TASK: All of the data below should be printed again word for word, pictures excluded.

ENTRIES SHOWN:
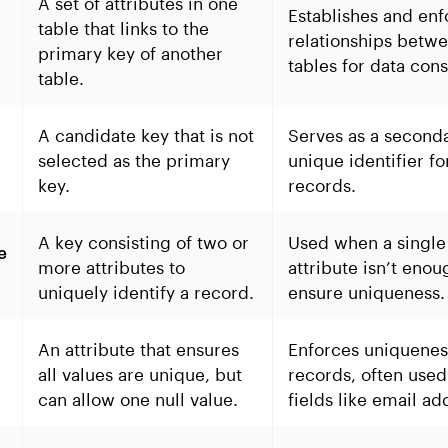
A set of attributes in one
Establishes and enf
table that links to the
relationships betw
primary key of another
tables for data cons
table.
A candidate key that is not
Serves as a second
e
selected as the primary
unique identifier fo
key.
records.
A key consisting of two or
Used when a single
e
more attributes to
attribute isn’t enou
uniquely identify a record.
ensure uniqueness.
An attribute that ensures
Enforces uniquenes
all values are unique, but
records, often used
can allow one null value.
fields like email ad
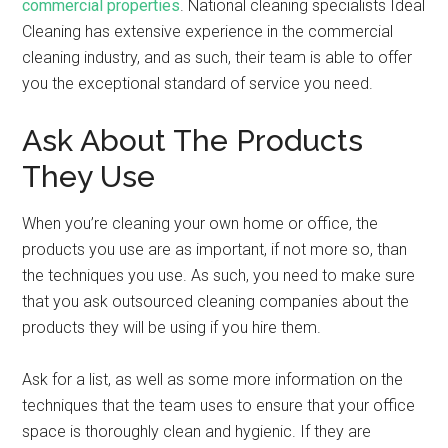
commercial properties
. National cleaning specialists Ideal
Cleaning has extensive experience in the commercial
cleaning industry, and as such, their team is able to offer
you the exceptional standard of service you need.
Ask About The Products
They Use
When you’re cleaning your own home or office, the
products you use are as important, if not more so, than
the techniques you use. As such, you need to make sure
that you ask outsourced cleaning companies about the
products they will be using if you hire them.
Ask for a list, as well as some more information on the
techniques that the team uses to ensure that your office
space is thoroughly clean and hygienic. If they are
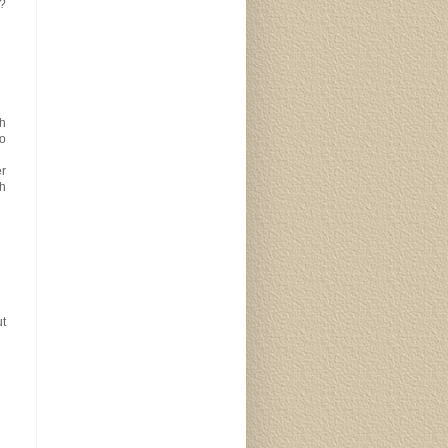
??
ah
-o
r
h
ut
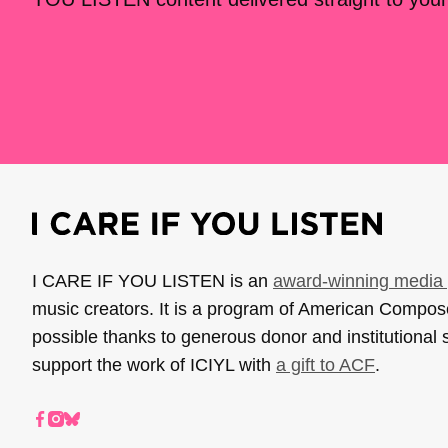
I CARE IF YOU LISTEN is an
award-winning media 
music creators. It is a program of American Compo
possible thanks to generous donor and institutional 
support the work of ICIYL with
a gift to ACF
.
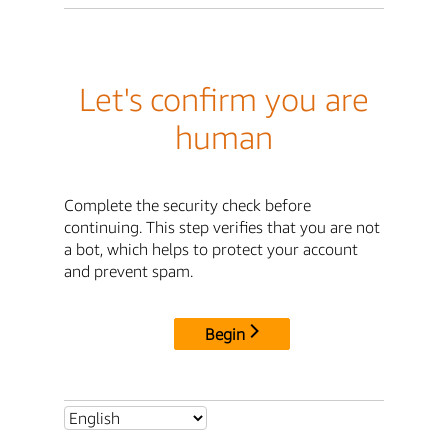
Let's confirm you are
human
Complete the security check before
continuing. This step verifies that you are not
a bot, which helps to protect your account
and prevent spam.
Begin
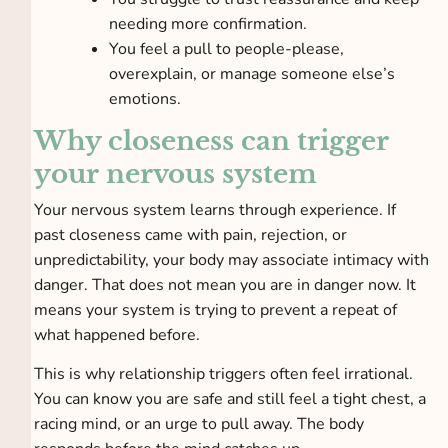
needing more confirmation.
You feel a pull to people-please,
overexplain, or manage someone else’s
emotions.
Why closeness can trigger
your nervous system
Your nervous system learns through experience. If
past closeness came with pain, rejection, or
unpredictability, your body may associate intimacy with
danger. That does not mean you are in danger now. It
means your system is trying to prevent a repeat of
what happened before.
This is why relationship triggers often feel irrational.
You can know you are safe and still feel a tight chest, a
racing mind, or an urge to pull away. The body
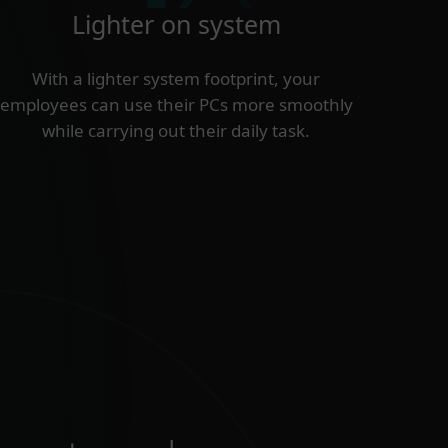
Lighter on system
With a lighter system footprint, your
employees can use their PCs more smoothly
while carrying out their daily task.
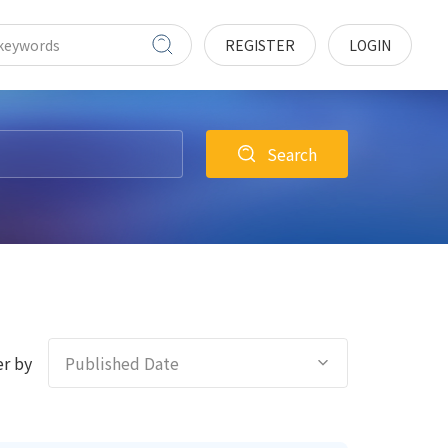
REGISTER
LOGIN
Search
r by
Published Date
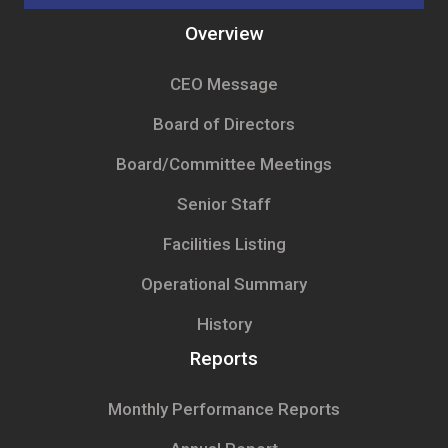
Overview
CEO Message
Board of Directors
Board/Committee Meetings
Senior Staff
Facilities Listing
Operational Summary
History
Reports
Monthly Performance Reports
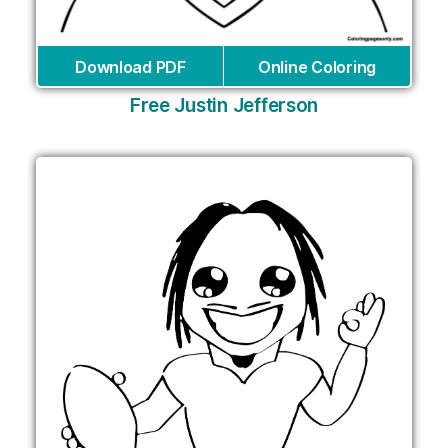
Download PDF
Online Coloring
Free Justin Jefferson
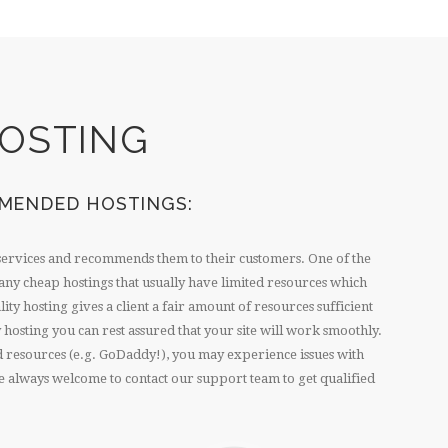
OSTING
MENDED HOSTINGS:
services and recommends them to their customers. One of the
ny cheap hostings that usually have limited resources which
ty hosting gives a client a fair amount of resources sufficient
 hosting you can rest assured that your site will work smoothly.
ed resources (e.g. GoDaddy!), you may experience issues with
 are always welcome to contact our support team to get qualified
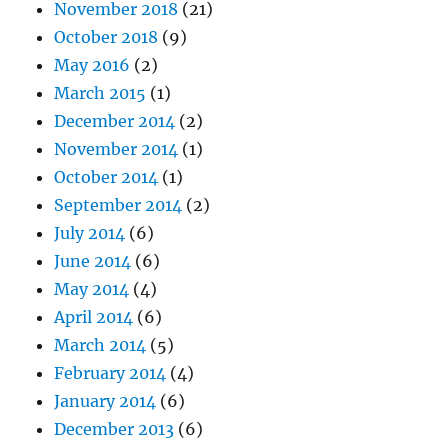
November 2018
(21)
October 2018
(9)
May 2016
(2)
March 2015
(1)
December 2014
(2)
November 2014
(1)
October 2014
(1)
September 2014
(2)
July 2014
(6)
June 2014
(6)
May 2014
(4)
April 2014
(6)
March 2014
(5)
February 2014
(4)
January 2014
(6)
December 2013
(6)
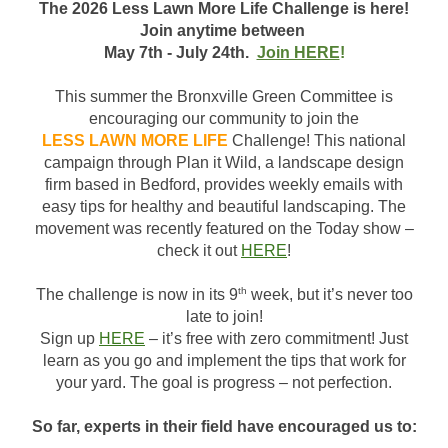
The 2026 Less Lawn More Life Challenge is here!
Join anytime between
M
ay
7th - July 24th.
Join HERE
!
This summer the Bronxville Green Committee is
encouraging our community to join the
LESS LAWN MORE LIFE
Challenge! This national
campaign through Plan it Wild, a landscape design
firm based in Bedford, provides weekly emails with
easy tips for healthy and beautiful landscaping. The
movement was recently featured on the Today show –
check it out
HERE
!
th
The challenge is now in its 9
week, but it’s never too
late to join!
Sign up
HERE
– it’s free with zero commitment! Just
learn as you go and implement the tips that work for
your yard. The goal is progress – not perfection.
So far, experts in their field have encouraged us to:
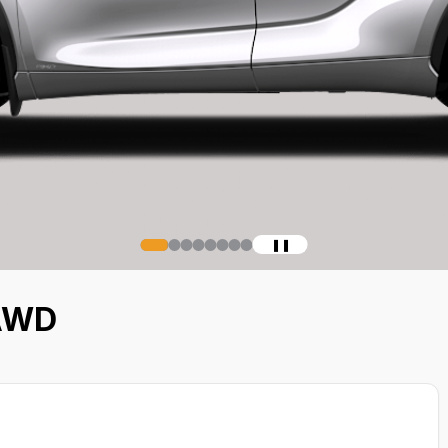
❚❚
 AWD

EXERCISE ANSWER:
A set of attributes in one
Establishes and enf
table that links to the
relationships betw
primary key of another
tables for data cons
table.
A candidate key that is not
Serves as a second
e
selected as the primary
unique identifier fo
key.
records.
A key consisting of two or
Used when a single
e
more attributes to
attribute isn’t enou
uniquely identify a record.
ensure uniqueness.
An attribute that ensures
Enforces uniquenes
all values are unique, but
records, often used
can allow one null value.
fields like email ad
commercial properties
. National cleaning specialists Ideal
Cleaning has extensive experience in the commercial
cleaning industry, and as such, their team is able to offer
you the exceptional standard of service you need.
Ask About The Products
They Use
When you’re cleaning your own home or office, the
products you use are as important, if not more so, than
the techniques you use. As such, you need to make sure
that you ask outsourced cleaning companies about the
products they will be using if you hire them.
Ask for a list, as well as some more information on the
techniques that the team uses to ensure that your office
space is thoroughly clean and hygienic. If they are
??
ah
-o
r
h
ut
I CARE IF YOU LISTEN is an
award-winning media 
music creators. It is a program of American Compo
possible thanks to generous donor and institutional 
support the work of ICIYL with
a gift to ACF
.
Let's confirm you are
human
Complete the security check before
continuing. This step verifies that you are not
a bot, which helps to protect your account
and prevent spam.
Begin
needing more confirmation.
You feel a pull to people-please,
overexplain, or manage someone else’s
emotions.
Why closeness can trigger
your nervous system
Your nervous system learns through experience. If
past closeness came with pain, rejection, or
unpredictability, your body may associate intimacy with
danger. That does not mean you are in danger now. It
means your system is trying to prevent a repeat of
what happened before.
This is why relationship triggers often feel irrational.
You can know you are safe and still feel a tight chest, a
racing mind, or an urge to pull away. The body
Lighter on system
With a lighter system footprint, your
employees can use their PCs more smoothly
while carrying out their daily task.
REGISTER
LOGIN
Search
r by
Published Date
Overview
CEO Message
Board of Directors
Board/Committee Meetings
Senior Staff
Facilities Listing
Operational Summary
History
Reports
Monthly Performance Reports
Download PDF
Online Coloring
Free Justin Jefferson
OSTING
MENDED HOSTINGS:
services and recommends them to their customers. One of the
ny cheap hostings that usually have limited resources which
ty hosting gives a client a fair amount of resources sufficient
 hosting you can rest assured that your site will work smoothly.
ed resources (e.g. GoDaddy!), you may experience issues with
 are always welcome to contact our support team to get qualified
November 2018
(21)
October 2018
(9)
May 2016
(2)
March 2015
(1)
December 2014
(2)
November 2014
(1)
October 2014
(1)
September 2014
(2)
July 2014
(6)
June 2014
(6)
May 2014
(4)
April 2014
(6)
March 2014
(5)
February 2014
(4)
January 2014
(6)
December 2013
(6)
The 2026 Less Lawn More Life Challenge is here!
Join anytime between
M
ay
7th - July 24th.
Join HERE
!
This summer the Bronxville Green Committee is
encouraging our community to join the
LESS LAWN MORE LIFE
Challenge! This national
campaign through Plan it Wild, a landscape design
firm based in Bedford, provides weekly emails with
easy tips for healthy and beautiful landscaping. The
movement was recently featured on the Today show –
check it out
HERE
!
th
The challenge is now in its 9
week, but it’s never too
late to join!
Sign up
HERE
– it’s free with zero commitment! Just
learn as you go and implement the tips that work for
your yard. The goal is progress – not perfection.
So far, experts in their field have encouraged us to:
❚❚
 AWD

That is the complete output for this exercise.